Addition to the Abbe Museum Collections
/TheDiane Kopec Collection Fund at the Abbe Museum was created to acquire works by living Native American artists. The collection reflects the vitality and vibrancy of Native American art today, and we recently added a birchbark box by Maliseet artist Gina Brooks to this important collection.
The imagery on the box includes the wampum pattern representing the Wabanaki Confederacy, the people holding up that confederacy, and on the lid, the double curve that represents the unity of the four tribes. Native people sent and received Wampum woven into belts as a form of communication. Through the geometric patterns of the beads, Native people wove wampum designs to remember and recall important events like oral histories, treaties, and agreements. These belts were brought back and forth from important events, and passed down from generation to generation.
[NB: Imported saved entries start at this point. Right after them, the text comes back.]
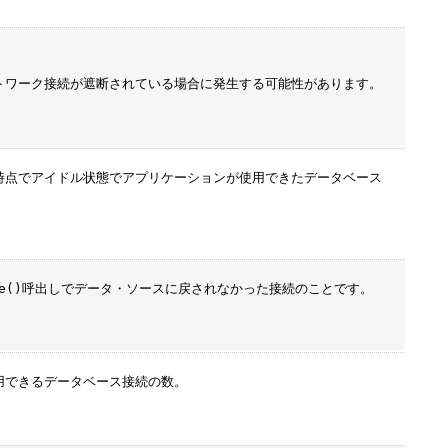
トワーク接続が遮断されている場合に発生する可能性があります。
時点でアイドル状態でアプリケーションが使用できたデータベース
e()
呼出しでデータ・ソースに戻されなかった接続のことです。
用できるデータベース接続の数。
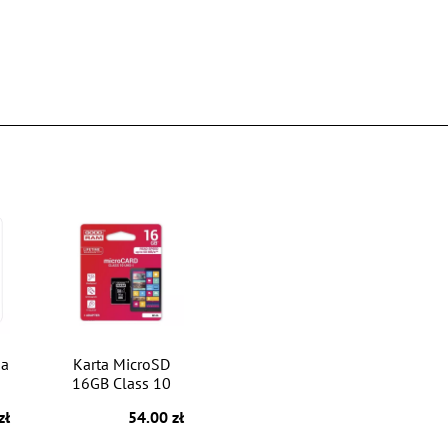
na
Karta MicroSD
16GB Class 10
zł
54.00 zł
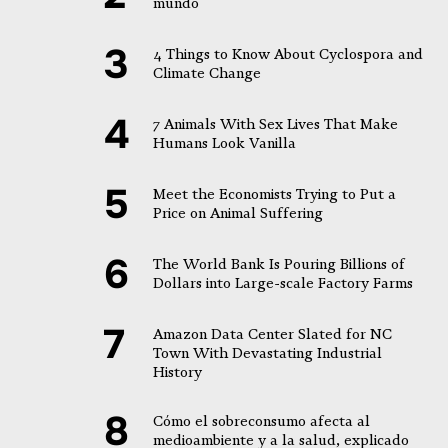
mundo
4 Things to Know About Cyclospora and
Climate Change
7 Animals With Sex Lives That Make
Humans Look Vanilla
Meet the Economists Trying to Put a
Price on Animal Suffering
The World Bank Is Pouring Billions of
Dollars into Large-scale Factory Farms
Amazon Data Center Slated for NC
Town With Devastating Industrial
History
Cómo el sobreconsumo afecta al
medioambiente y a la salud, explicado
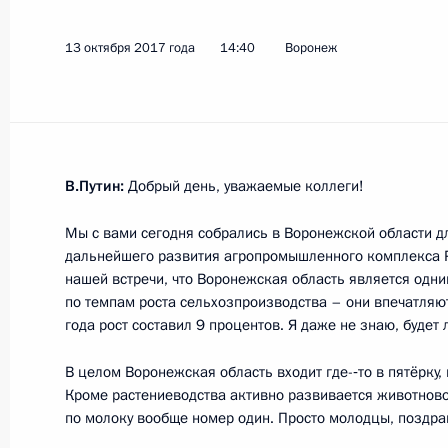
Телефонный разговор с Премьер-м
13 октября 2017 года
14:40
Воронеж
Биньямином Нетаньяху
18 октября 2017 года, 14:30
17 октября 2017 года, вторник
В.Путин:
Добрый день, уважаемые коллеги!
18 октября состоится встреча Вла
Мы с вами сегодня собрались в Воронежской области д
Хорватии Колиндой Грабар-Китаро
дальнейшего развития агропромышленного комплекса Ро
нашей встречи, что Воронежская область является одн
17 октября 2017 года, 15:00
по темпам роста сельхозпроизводства – они впечатляют
года рост составил 9 процентов. Я даже не знаю, будет л
В целом Воронежская область входит где-‑то в пятёрку,
Встреча с главой компании «Россе
Кроме растениеводства активно развивается животново
по молоку вообще номер один. Просто молодцы, поздр
17 октября 2017 года, 14:50
Сочи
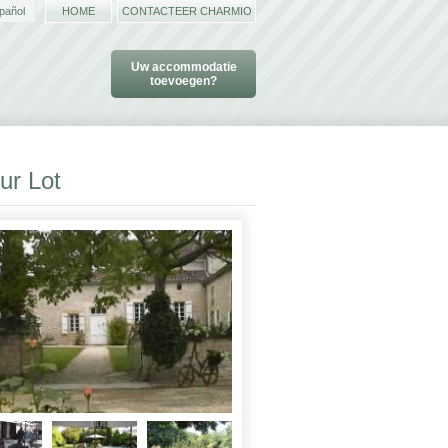
pañol
HOME
CONTACTEER CHARMIO
Uw accommodatie
toevoegen?
ur Lot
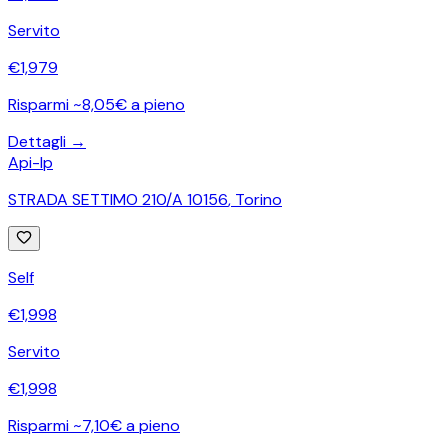
Servito
€
1,979
Risparmi ~8,05€ a pieno
Dettagli →
Api-Ip
STRADA SETTIMO 210/A 10156
,
Torino
Self
€
1,998
Servito
€
1,998
Risparmi ~7,10€ a pieno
Gina Brooks, Maliseet, is from St. Mary’s First Nation in New Brunswick, Canada, and resides in nearby Fredericton. She considers herself an artist informed by Wabanaki traditional knowledge, and her art includes brown ash basketry, porcupine quill and birch bark basketry, carving, and print making. Her original prints include acrylic and ink, and lithographs, monotypes, and copper etch plating. Her basketry and print art has been commissioned by private art collectors and Aboriginal organizations across Canada, and her work has been exhibited at the Charlotte Street Arts Center in Fredericton, Sudbury Nature Center in St. Andrews, (Weaving Traditions), and is featured in the New Brunswick Museum’s Wabanaki contemporary art collection.